Many are doing deals. Al’s of Hampden / Pizza Boy is doing a “3 for 30$ Before 3PM” daily deal. Your choice of any three things for 30$ total. Medium cheese pizza, dozen wings, or six-packs of Pizza Boy beer. I used it to get pizza for the girls and a six pack for myself. A mix six pack of Pizza Boy (2 Mango River, 2 Printemptuous, and 2 Blue Collar Lager), and two medium cheese pizzas for 30$ is one hell of a deal. At Tattered Flag, Sunday through Thursday (so no Fridays or Saturdays) they are doing crowlers – 3 for 15$. Anything on their tap list is available. Thats an amazing deal! Thats 5$ for a 32oz crowler, three times over. You definitely can’t beat that. My first time going I got the Blackberry Gose, the BA Mint Chocolate Stout, and the Rye Peppercorn Saison. This time I got the Oat Lager, Double TMI IPA, and the Rye Peppercorn Saison again (sadly they were out of the Teutonic Hefeweizen Peanut Butter). At Ever Grain I grabbed a four-pack of their newest beer – Peanut Budder One.

Which leads me to the actual beer review….. Peanut Budder One!

Peanut Budder One by Ever Grain Brewing Co.

Beer: Peanut Budder One
Brewery: Ever Grain Brewing Co.
Style: Stout – Milk / Sweet
ABV: 6%
IBU: None Listed
Untappd Description: The Udder One Milk Stout finished with peanut butter, cocoa nibs, and vanilla.

This is a variant of their Udder One Milk Stout, so if you enjoyed this, most likely this will be up your alley, especially if you love peanut butter. (Which I am a massive sucker for! The Molly Pitcher Peanut Butter Porter is one of my all-time favorite beers.)

Appearance for this gem is just as a stout is meant to look. Razor Ramon dark black hair. Carbonation was spot on, leaving this with a wonderful pillowy and creamy looking brown foamy frothy head. Diverse bubbles in the foam as well as good lacing always shows you the quality and craftsmanship that went into the beer.

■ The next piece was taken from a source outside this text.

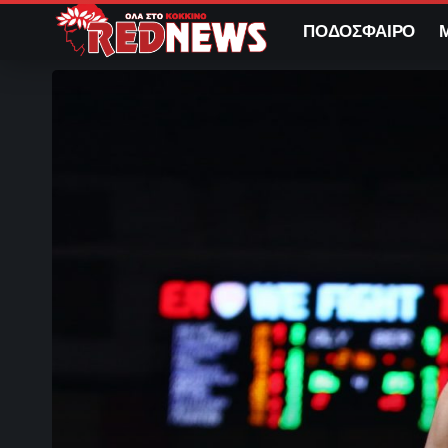
ΠΟΔΟΣΦΑΙΡΟ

Aroma is like a melted Reese’s Peanut Butter cup in stout form. Its peanut butter goodness from as soon as the can is cracked, with a nice good, roasted malt backbone to it. You get the notes of the vanilla, some caramel malt, but its dominated by the lustrous and delicious smelling peanut butter. There is a slight bready smell, but its extremely subtle and just the barest hint of it. The cocoa nibs gives it that bit of chocolaty smell that completes its ‘Reese’s Cup’ aroma.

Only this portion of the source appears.